RECORDS PROVIDED:
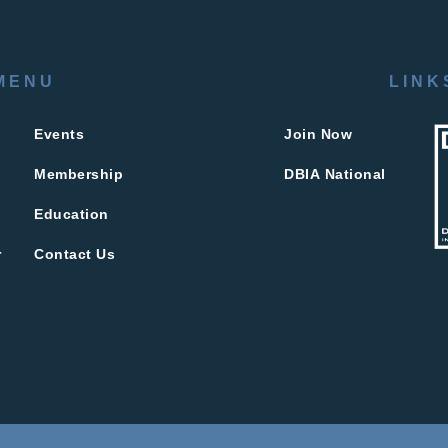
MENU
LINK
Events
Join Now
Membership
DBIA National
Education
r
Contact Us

* * *

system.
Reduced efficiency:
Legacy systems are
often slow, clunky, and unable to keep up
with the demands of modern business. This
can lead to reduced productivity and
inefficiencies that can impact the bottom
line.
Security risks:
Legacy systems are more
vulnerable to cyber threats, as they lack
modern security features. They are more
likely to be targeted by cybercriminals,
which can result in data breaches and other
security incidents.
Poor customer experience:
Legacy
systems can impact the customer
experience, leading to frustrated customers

PROBLEM: Run a filter over the data above and keep each line that contains the word "experience".

COMPLETED EXERCISE:
Poor customer experience:
experience, leading to frustrated customers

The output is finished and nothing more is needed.